Entendo que, além das pancadas que não
sei de onde vêm (e portanto não posso nem sequer contrair o corpo para
amortecer o impacto), vou começar a levar choques. Eu digo que não precisam
fazer isso, confesso o que quiser, assino onde mandarem. Mas eles não se
contentam. Então, desesperado, começo a arranhar minha pele, tirar pedaços de
mim mesmo. Os torturadores devem ter se assustado quando me veem coberto de
sangue; pouco depois me deixam em paz. Dizem que posso tirar o capuz quando
escutar a porta bater. Tiro o capuz e vejo que estou em uma sala a prova de
som, com marcas de tiros nas paredes. Por isso a soleira.
No dia seguinte, outra sessão de tortura,
com as mesmas perguntas. Repito que assino o que desejarem, confesso o que
quiserem, apenas me digam o que devo confessar. Eles ignoram meus pedidos.
Depois de não sei quanto tempo e quantas sessões (o tempo no inferno não se
conta em horas), batem na porta e pedem para que coloque o capuz. O sujeito me
pega pelo braço e diz, constrangido: não é minha culpa. Sou levado para uma
sala pequena, toda pintada de negro, com um ar-condicionado fortíssimo. Apagam
a luz. Só escuridão, frio, e uma sirene que toca sem parar. Começo a
enlouquecer, a ter visões de cavalos. Bato na porta da “geladeira” (descobri
mais tarde que esse era o nome), mas ninguém abre. Desmaio. Acordo e desmaio
várias vezes, e em uma delas penso: melhor apanhar do que ficar aqui dentro.
Quando acordo estou de novo na sala. Luz
sempre acesa, sem poder contar dias e noites.
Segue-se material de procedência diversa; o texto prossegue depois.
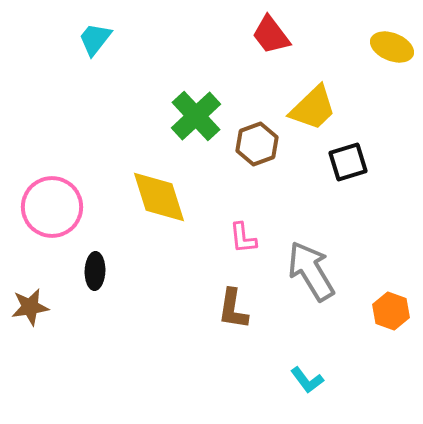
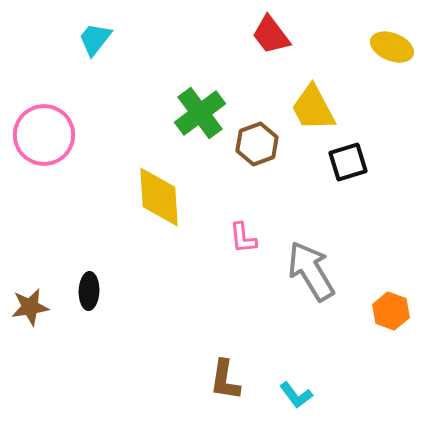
yellow trapezoid: rotated 106 degrees clockwise
green cross: moved 4 px right, 3 px up; rotated 6 degrees clockwise
yellow diamond: rotated 14 degrees clockwise
pink circle: moved 8 px left, 72 px up
black ellipse: moved 6 px left, 20 px down
brown L-shape: moved 8 px left, 71 px down
cyan L-shape: moved 11 px left, 15 px down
Fico ali o que parece uma
eternidade. Anos depois, minha irmã me conta que meus pais não dormiam mais;
minha mãe chorava o tempo todo, meu pai se trancou em um mutismo e não falava.
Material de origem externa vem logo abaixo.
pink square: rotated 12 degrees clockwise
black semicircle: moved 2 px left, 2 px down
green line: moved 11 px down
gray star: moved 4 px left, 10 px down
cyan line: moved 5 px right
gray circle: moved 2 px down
Já não sou mais interrogado. Prisão
solitária. Um belo dia, alguém joga minhas roupas no chão e pede que eu me
vista. Me visto e coloco o capuz. Sou levado até um carro e posto na mala.
Giram por um tempo que parece infinito, até que param – vou morrer agora?
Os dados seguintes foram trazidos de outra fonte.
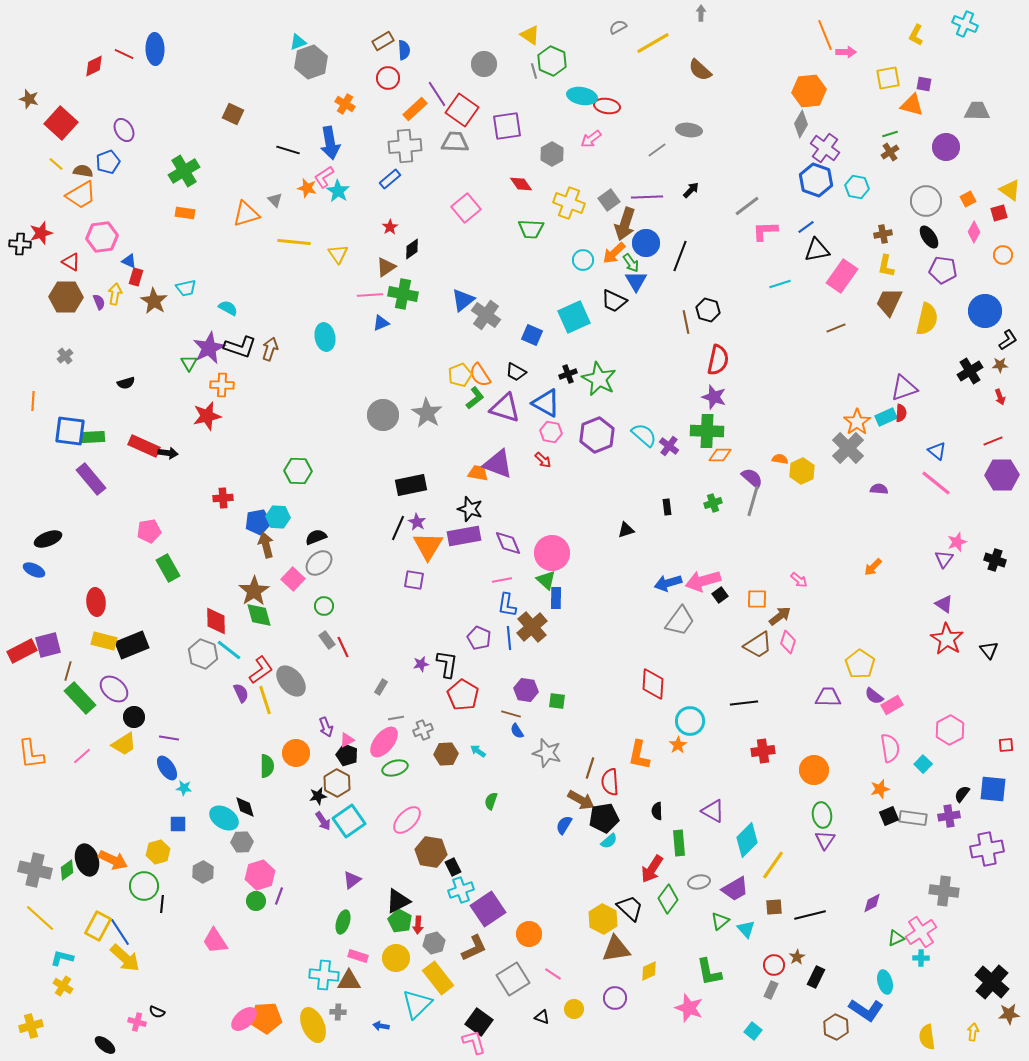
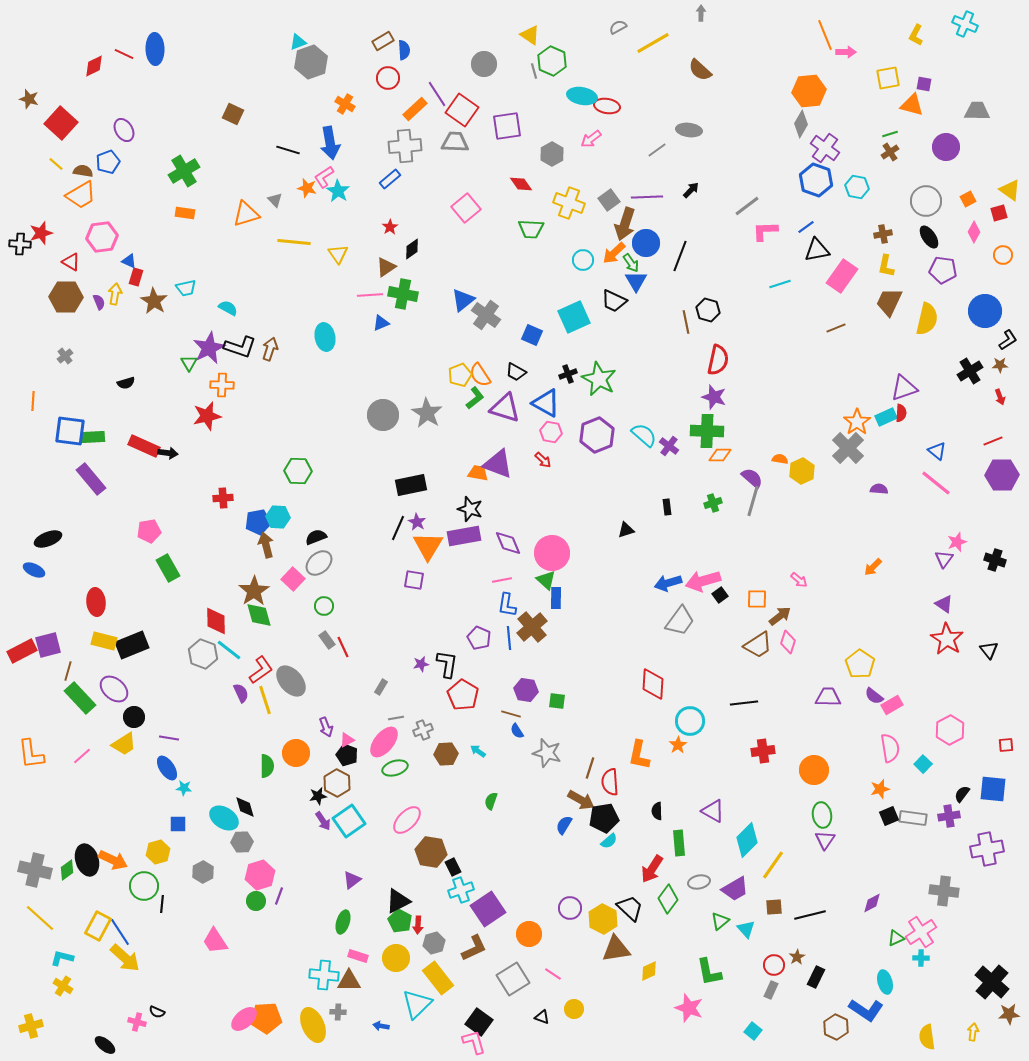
purple circle at (615, 998): moved 45 px left, 90 px up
Mandam-me tirar o capuz e sair da mala. Estou em uma praça com crianças, não
sei em que parte do Rio.
Vou para a casa de meus pais. Minha mãe
envelheceu, meu pai diz que não devo mais sair na rua. Procuro os amigos,
procuro o cantor, e ninguém responde ao meus telefonemas. Estou só: se fui
preso devo ter alguma culpa, devem pensar. É arriscado ser visto ao lado de um
preso. Saí da prisão mas ela me acompanha. A redenção vem quando duas pessoas
que sequer eram próximas de mim me oferecem emprego. Meus pais nunca se
recuperaram.
Décadas depois, os arquivos da ditadura
são abertos e meu biógrafo consegue todo o material. Pergunto por que fui
preso: uma denúncia, ele diz. Quer saber quem o denunciou? Não quero. Não vai
mudar o passado.
E são essas décadas de chumbo que o
Presidente Jair Bolsonaro – depois de mencionar no Congresso um dos piores
torturadores como seu ídolo – quer festejar nesse dia 31 de março.